(Page-level text extractions)
- - - - -

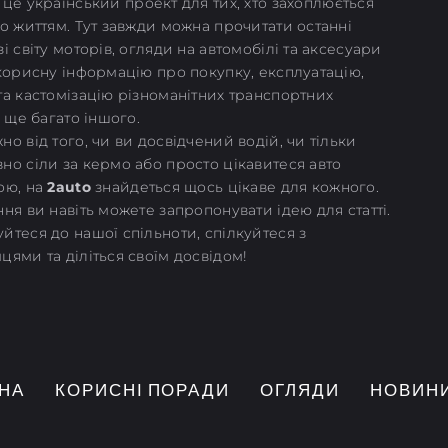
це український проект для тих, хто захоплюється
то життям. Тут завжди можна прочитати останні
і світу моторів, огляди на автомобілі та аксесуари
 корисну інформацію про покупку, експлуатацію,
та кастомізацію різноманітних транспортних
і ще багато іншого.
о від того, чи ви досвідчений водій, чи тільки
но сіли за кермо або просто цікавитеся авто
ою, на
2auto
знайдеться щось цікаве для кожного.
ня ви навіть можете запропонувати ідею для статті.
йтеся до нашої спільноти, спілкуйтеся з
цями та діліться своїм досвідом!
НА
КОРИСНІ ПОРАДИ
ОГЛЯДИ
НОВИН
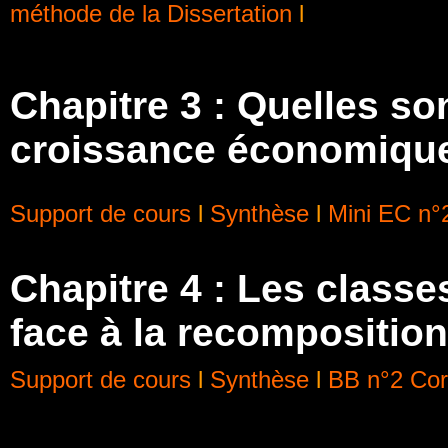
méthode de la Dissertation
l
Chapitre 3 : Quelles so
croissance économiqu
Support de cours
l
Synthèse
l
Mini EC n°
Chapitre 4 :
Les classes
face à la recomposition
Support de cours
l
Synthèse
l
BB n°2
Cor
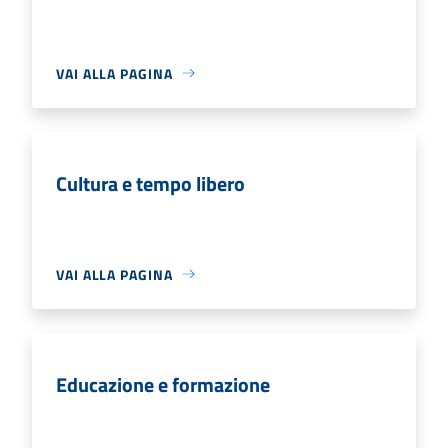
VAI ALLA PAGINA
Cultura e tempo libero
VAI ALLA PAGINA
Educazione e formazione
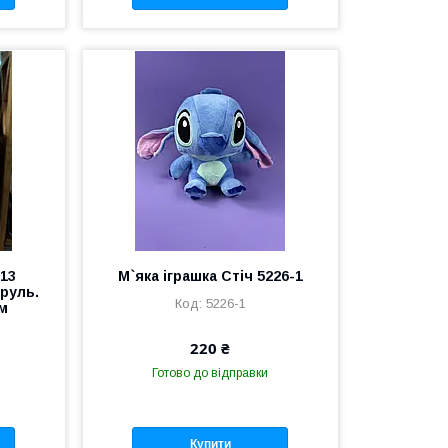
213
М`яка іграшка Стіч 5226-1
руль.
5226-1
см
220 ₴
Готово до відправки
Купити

- - - - -

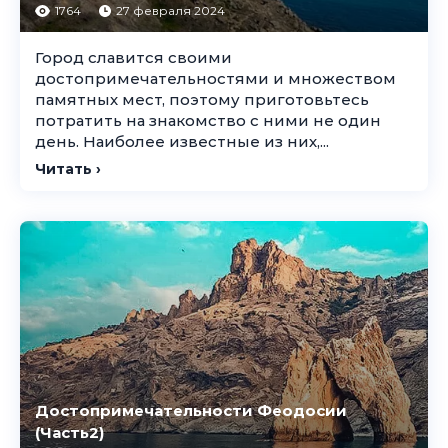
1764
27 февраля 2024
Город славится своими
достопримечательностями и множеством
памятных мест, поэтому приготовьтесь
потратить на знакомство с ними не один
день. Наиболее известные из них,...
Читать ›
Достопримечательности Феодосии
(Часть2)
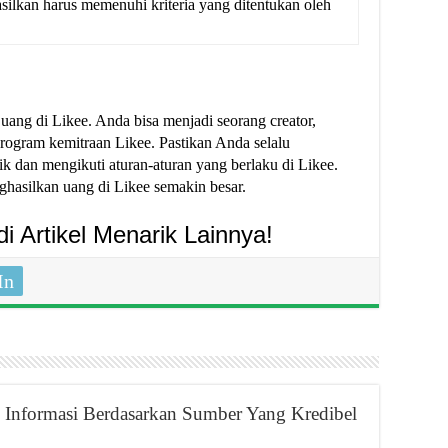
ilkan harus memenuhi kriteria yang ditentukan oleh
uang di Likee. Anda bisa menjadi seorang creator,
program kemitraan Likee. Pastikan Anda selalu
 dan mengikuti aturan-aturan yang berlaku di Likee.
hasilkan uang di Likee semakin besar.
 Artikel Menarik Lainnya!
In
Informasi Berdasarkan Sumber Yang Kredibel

- - - - -

**The problem:** For the string "uang", count the lines of the entries above that include it; answer with the number only.

**Response to this exercise:** 2